Alle politiche del febbraio 2013, il fronte degli indignados italiani registrò un massiccio incremento, e non si limitò allo sbarco in forze dei grillini nel Parlamento. Degli indignados, infatti, il M5S con il suo 25% di voti non è che il volto istituzionalizzato, quello che esprime la propria protesta all’interno delle istituzioni in una originale sintesi di “rottura” e “continuità”. Sarebbe sbagliato, tuttavia, pensare che il M5S esprima la totalità degli indignados italiani, che sono invece un fronte vasto, molto diversificato e con forti probabilità di crescere ancora data la combinazione incandescente tra disoccupazione record e disaffezione dalla politica.

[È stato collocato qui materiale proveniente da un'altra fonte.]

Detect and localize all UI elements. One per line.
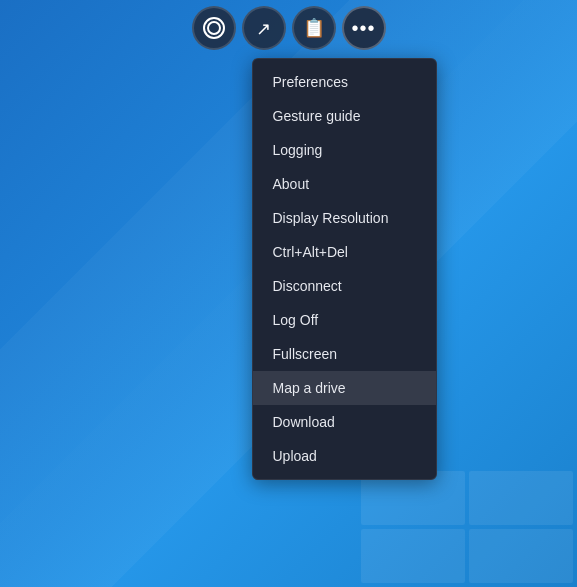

Tra schede nulle (molti i “vaffa” imbucati nelle urne), bianche e voti al M5S, gli indignados hanno preso quasi il 48% dei voti alle scorse politiche. Oggi il quadro è parzialmente cambiato – Renzi è a capo del PD e del governo, e Berlusconi molto meno vivace che nel febbraio 2013 – ma l’incognita degli indignados rimane in tutta la sua vistosità. Non solo: l’agenda delle elezioni Europee e il fastidio crescente associato a Bruxelles e Strasburgo non sono che ulteriore benzina sul fuoco dell’antipolitica.

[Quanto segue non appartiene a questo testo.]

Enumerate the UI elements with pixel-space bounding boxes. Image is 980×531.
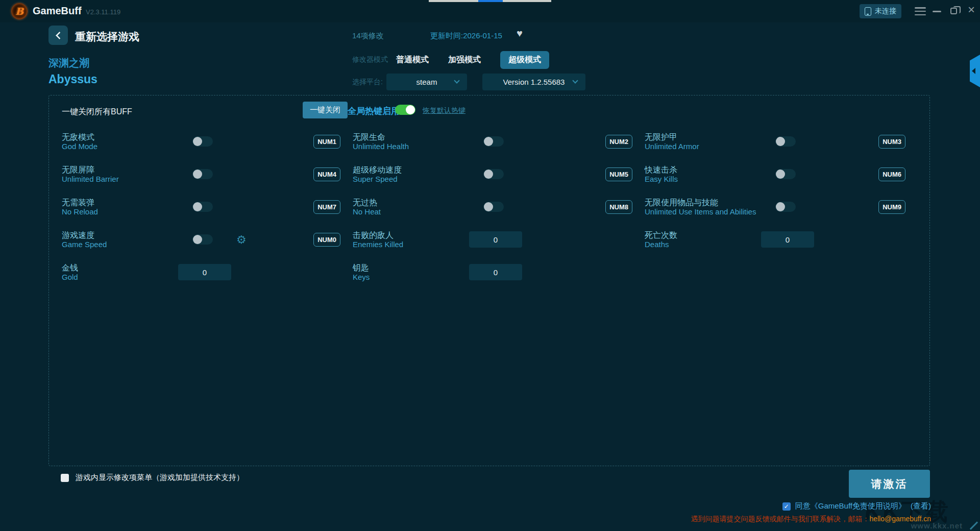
cheat-control	[761, 169, 796, 179]
mode-option-super[interactable]: 超级模式	[500, 51, 549, 69]
cheat-value-input[interactable]	[761, 231, 814, 248]
cheat-control	[178, 233, 247, 246]
cheats-panel: 一键关闭所有BUFF 一键关闭 全局热键启用 恢复默认热键 无敌模式 God M…	[48, 95, 930, 466]
side-panel-tab[interactable]	[970, 55, 980, 87]
cheat-toggle[interactable]	[192, 169, 213, 179]
cheat-labels: 无限屏障 Unlimited Barrier	[62, 165, 178, 184]
cheat-value-input[interactable]	[469, 264, 522, 280]
hotkey-badge[interactable]: NUM0	[313, 233, 340, 247]
agree-checkbox[interactable]	[782, 502, 791, 511]
cheat-row: 无限使用物品与技能 Unlimited Use Items and Abilit…	[645, 190, 918, 223]
view-disclaimer-link[interactable]: (查看)	[911, 501, 931, 511]
support-text: 遇到问题请提交问题反馈或邮件与我们联系解决，邮箱：	[691, 515, 869, 523]
back-button[interactable]	[48, 26, 68, 45]
cheat-row: 无限生命 Unlimited Health NUM2	[353, 125, 645, 158]
hotkey-badge[interactable]: NUM4	[313, 167, 340, 181]
cheat-name-cn: 超级移动速度	[353, 165, 469, 175]
left-arrow-icon	[972, 68, 975, 74]
close-all-label: 一键关闭所有BUFF	[62, 107, 132, 117]
favorite-heart-icon[interactable]	[517, 28, 523, 39]
cheat-toggle[interactable]	[192, 234, 213, 245]
device-icon	[865, 7, 871, 16]
back-chevron-icon	[55, 31, 63, 39]
cheat-name-en: God Mode	[62, 142, 178, 151]
version-value: Version 1.2.55683	[503, 78, 565, 86]
titlebar: GameBuff V2.3.11.119 未连接	[0, 0, 980, 22]
cheat-name-cn: 无限屏障	[62, 165, 178, 175]
cheat-labels: 金钱 Gold	[62, 263, 178, 282]
cheat-toggle[interactable]	[192, 202, 213, 212]
cheat-labels: 击败的敌人 Enemies Killed	[353, 230, 469, 249]
mode-option-enhanced[interactable]: 加强模式	[448, 55, 481, 65]
close-all-button[interactable]: 一键关闭	[303, 102, 348, 118]
top-drag-indicator	[429, 0, 551, 2]
cheat-toggle[interactable]	[775, 202, 796, 212]
cheat-name-cn: 无需装弹	[62, 198, 178, 207]
mods-count: 14项修改	[352, 31, 384, 41]
cheat-name-cn: 无过热	[353, 198, 469, 207]
game-title-cn: 深渊之潮	[48, 56, 89, 70]
version-dropdown[interactable]: Version 1.2.55683	[482, 74, 585, 90]
cheat-value-input[interactable]	[469, 231, 522, 248]
hotkey-badge[interactable]: NUM6	[878, 167, 905, 181]
hotkey-badge[interactable]: NUM8	[605, 200, 632, 214]
agree-row: 同意《GameBuff免责使用说明》 (查看)	[782, 501, 931, 511]
cheat-control	[178, 202, 213, 212]
cheat-toggle[interactable]	[483, 202, 504, 212]
platform-dropdown[interactable]: steam	[386, 74, 467, 90]
support-row: 遇到问题请提交问题反馈或邮件与我们联系解决，邮箱：hello@gamebuff.…	[691, 515, 931, 524]
minimize-icon[interactable]	[933, 11, 941, 12]
cheat-labels: 死亡次数 Deaths	[645, 230, 761, 249]
app-window: GameBuff V2.3.11.119 未连接 重新选择游戏 14项修改 更新…	[0, 0, 980, 531]
close-icon[interactable]	[968, 4, 975, 16]
update-time: 更新时间:2026-01-15	[430, 31, 502, 41]
hotkey-badge[interactable]: NUM7	[313, 200, 340, 214]
cheat-name-cn: 游戏速度	[62, 230, 178, 240]
cheat-toggle[interactable]	[192, 136, 213, 147]
cheat-row: 无过热 No Heat NUM8	[353, 190, 645, 223]
chevron-down-icon	[572, 78, 578, 83]
activate-button[interactable]: 请激活	[849, 470, 930, 498]
cheat-labels: 无需装弹 No Reload	[62, 198, 178, 216]
cheat-name-cn: 无敌模式	[62, 132, 178, 142]
cheat-toggle[interactable]	[775, 136, 796, 147]
gear-icon[interactable]	[236, 233, 247, 246]
cheat-toggle[interactable]	[483, 136, 504, 147]
cheat-control	[178, 264, 231, 280]
cheat-labels: 无过热 No Heat	[353, 198, 469, 216]
cheat-name-cn: 钥匙	[353, 263, 469, 273]
platform-label: 选择平台:	[352, 78, 386, 87]
cheat-toggle[interactable]	[483, 169, 504, 179]
hotkey-badge[interactable]: NUM2	[605, 135, 632, 149]
hotkey-badge[interactable]: NUM1	[313, 135, 340, 149]
hotkey-badge[interactable]: NUM9	[878, 200, 905, 214]
ingame-menu-checkbox[interactable]	[61, 474, 69, 482]
cheat-name-en: Deaths	[645, 240, 761, 249]
cheat-control	[761, 136, 796, 147]
hotkey-badge[interactable]: NUM5	[605, 167, 632, 181]
cheat-control	[469, 202, 504, 212]
support-email-link[interactable]: hello@gamebuff.cn	[869, 515, 931, 523]
trainer-mode-label: 修改器模式	[352, 55, 396, 64]
restore-hotkeys-link[interactable]: 恢复默认热键	[423, 106, 465, 115]
cheat-control	[469, 136, 504, 147]
cheat-name-cn: 无限生命	[353, 132, 469, 142]
cheat-grid: 无敌模式 God Mode NUM1 无限生命 Unlimited Health…	[62, 125, 918, 288]
hotkey-badge[interactable]: NUM3	[878, 135, 905, 149]
connection-status-button[interactable]: 未连接	[860, 4, 901, 18]
cheat-control	[178, 136, 213, 147]
mode-option-normal[interactable]: 普通模式	[396, 55, 429, 65]
global-hotkey-toggle[interactable]	[395, 105, 415, 115]
cheat-row: 无限护甲 Unlimited Armor NUM3	[645, 125, 918, 158]
agree-text: 同意《GameBuff免责使用说明》	[795, 501, 906, 511]
cheat-name-en: Enemies Killed	[353, 240, 469, 249]
cheat-row: 金钱 Gold	[62, 256, 353, 288]
page-title: 重新选择游戏	[75, 30, 139, 44]
cheat-toggle[interactable]	[775, 169, 796, 179]
cheat-row: 超级移动速度 Super Speed NUM5	[353, 158, 645, 190]
maximize-icon[interactable]	[950, 8, 957, 14]
cheat-row: 无限屏障 Unlimited Barrier NUM4	[62, 158, 353, 190]
cheat-row: 钥匙 Keys	[353, 256, 645, 288]
menu-icon[interactable]	[915, 7, 926, 15]
cheat-value-input[interactable]	[178, 264, 231, 280]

Storicamente in Italia sono sempre esistiti corpi politici capaci di incanalare il dissenso, talora radicale, e evitarne l’espressioni in forme extra-parlamentari. Si pensi al ruolo dei sindacati per lunghi decenni della Prima Repubblica, o a quello della Lega Nord dal 1994 fino all’altroieri: in tutti questi casi era il capo partito o il vertice del sindacato a sondare gli umori della base, e a intervalli regolari sfogare con un inasprimento dei toni o un ruggito di piazza le increspature movimentiste. Un colpo al cerchio e uno alla botta, per conciliare sensibilità diverse a seconda del tornaconto.
Quanto resta, oggi, di questa capacità? Poco, con notevoli rischi sotto il profilo dell’ordine, come dimostrano i tafferugli di sabato scorso a Roma e altri episodi preoccupanti nel resto della Penisola. Di certo, come scriveva questo fine settimana Ugo Bertone su Libero, non è possibile nemmeno un confronto con gli anni ’80 del secolo scorso. Allora le proteste (e gli episodi di violenza, presenti anche se con minore intensità rispetto agli anni ’70) erano rivolte contro obiettivi molto precisi e cadevano nel bel mezzo di una ripresa economica, quando l’Italia era la quarta economia mondiale.
Oggi di ripresa manco l’ombra, e gli obiettivi della rabbia sono poco precisi e dunque poco prevedibili. Un bel guaio.